Gambiarras evolutivas

Mestre em Ecologia e Evolução (Unifesp, 2015)
Graduada em Ciências Biológicas (Unifesp, 2013)

Na natureza, podemos observar diversos organismos que possuem características adequadas ao meio em que vivem, como os beija-flores e seus bicos longos, adaptados a sugar o néctar das partes mais profundas das flores. Mas, se por um lado há características que parecem ter sido meticulosamente projetadas para desempenhar uma determinada função (embora sejam fruto do processo de seleção natural, sem propósito pré-estabelecido), dada a sua perfeita adequação, outras não parecem tão perfeitas assim.

Características resultantes do processo evolutivo que parecem inadequadas, imperfeitas, prejudiciais ou ineficientes — sejam elas morfológicas ou comportamentais — vêm sendo tratadas na literatura pelo termo gambiarras evolutivas (no inglês, evolutionary kluge ou kluge), termo que tem se popularizado também entre cientistas.

Kluge é um jargão utilizado em engenharia para descrever uma peça que não é perfeitamente adequada ao seu propósito. Na engenharia, no entanto, existe um projeto por trás, sendo possível evitar gambiarras, enquanto na evolução não. Isso porque na evolução não há um propósito, ela simplesmente atua sobre a variação existente numa população, de forma em parte determinística (via seleção natural) e em parte aleatória (via mutação e deriva genética). Assim, organismos são cheios de “gambiarras”, guardando resquícios de mudanças acumuladas durante milhões de anos de história evolutiva.

O olho humano constitui um excelente exemplo de gambiarra evolutiva. Os nervos que ligam as células fotossensíveis ao cérebro saem pela frente do olho e não da parte de trás — o que pareceria ser mais lógico, já que dessa forma se projetam no campo de visão do olho.

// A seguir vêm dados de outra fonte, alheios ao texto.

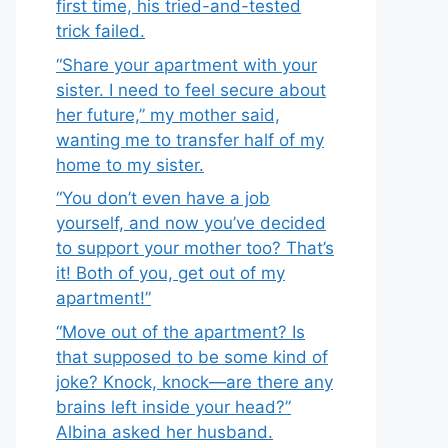
first time, his tried-and-tested
trick failed.
“Share your apartment with your
sister. I need to feel secure about
her future,” my mother said,
wanting me to transfer half of my
home to my sister.
“You don’t even have a job
yourself, and now you’ve decided
to support your mother too? That’s
it! Both of you, get out of my
apartment!”
“Move out of the apartment? Is
that supposed to be some kind of
joke? Knock, knock—are there any
brains left inside your head?”
Albina asked her husband.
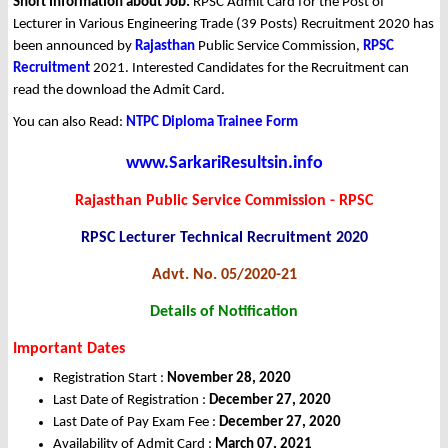
Short Information about Job:
RPSC Admit Card for the Post of
Lecturer in Various Engineering Trade (39 Posts) Recruitment 2020 has
been announced by
Rajasthan
Public Service Commission,
RPSC
Recruitment
2021. Interested Candidates for the Recruitment can
read the download the Admit Card.
You can also Read:
NTPC Diploma Trainee Form
www.SarkariResultsin.info
Rajasthan Public Service Commission - RPSC
RPSC Lecturer Technical Recruitment 2020
Advt. No. 05/2020-21
Details of Notification
Important Dates
Registration Start :
November 28, 2020
Last Date of Registration :
December 27, 2020
Last Date of Pay Exam Fee :
December 27, 2020
Availability of Admit Card :
March 07, 2021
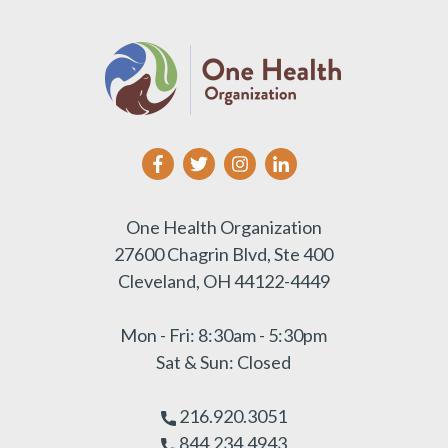
One Health Organization
27600 Chagrin Blvd, Ste 400
Cleveland, OH 44122-4449
Mon - Fri: 8:30am - 5:30pm
Sat & Sun: Closed
216.920.3051
844.234.4943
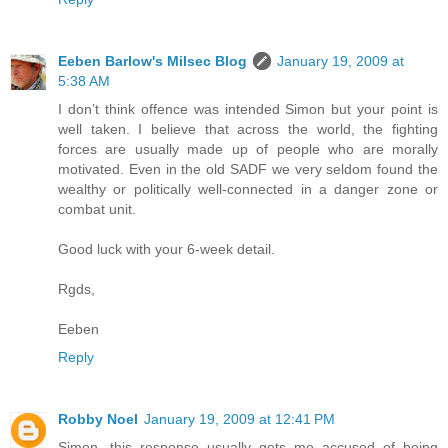
Eeben Barlow's Milsec Blog
January 19, 2009 at
5:38 AM
I don’t think offence was intended Simon but your point is
well taken. I believe that across the world, the fighting
forces are usually made up of people who are morally
motivated. Even in the old SADF we very seldom found the
wealthy or politically well-connected in a danger zone or
combat unit.
Good luck with your 6-week detail.
Rgds,
Eeben
Reply
Robby Noel
January 19, 2009 at 12:41 PM
Simon...this response usually gets me accused of being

Outro exemplo bastante conhecido de uma característica que parece totalmente inadequada é o nervo laríngeo recorrente das girafas, que liga o cérebro à laringe. Embora os dois órgãos estejam a uma curta distância um do outro, nas girafas este nervo, que é compartilhado por todos os tetrápodes existentes, faz um caminho muito mais longo: ele segue por todo o pescoço até contornar o arco aórtico próximo ao coração e voltar, pois evoluiu a partir de uma condição ancestral que fazia caminho equivalente, porém na ausência de um longo pescoço.

Nervo laríngeo recorrente de uma girafa percorre um longo caminho desnecessário, resultado de gambiarras evolutivas. Ilustração: Dr Bug (Vladimir V. Medeyko) / via Wikimedia Commons / CC-BY-SA 2.0

Podemos citar também o caso dos gastrópodes (grupo que inclui os caracóis, lesmas etc.), que defecam próximo à cabeça. Isso ocorre porque durante o processo de formação da concha, ela sofre uma torção que é particularmente útil para sua proteção. No entanto, isso acaba por também submeter o trato digestivo desses animais a esta torção, de forma que o ânus termina localizado acima da sua cabeça. Se organismos fossem resultantes de um projeto, certamente tais características “bizarras” não existiriam.

Referências:

Brodie, R. Virus of the Mind: The New Science of the Meme. Hay House. 2009.

Marcus, G. Kluge: The Haphazard Construction of the Human Mind. Houghton Mifflin. 2008.

Ridley, Mark. Evolução. 3ª Edição. Porto Alegre: Artmed. 2006

Wedel. M. A monument of inefficiency: The presumed course of the recurrent laryngeal nerve in sauropod dinosaurs. Acta Palaeontologica Polonica. 2012.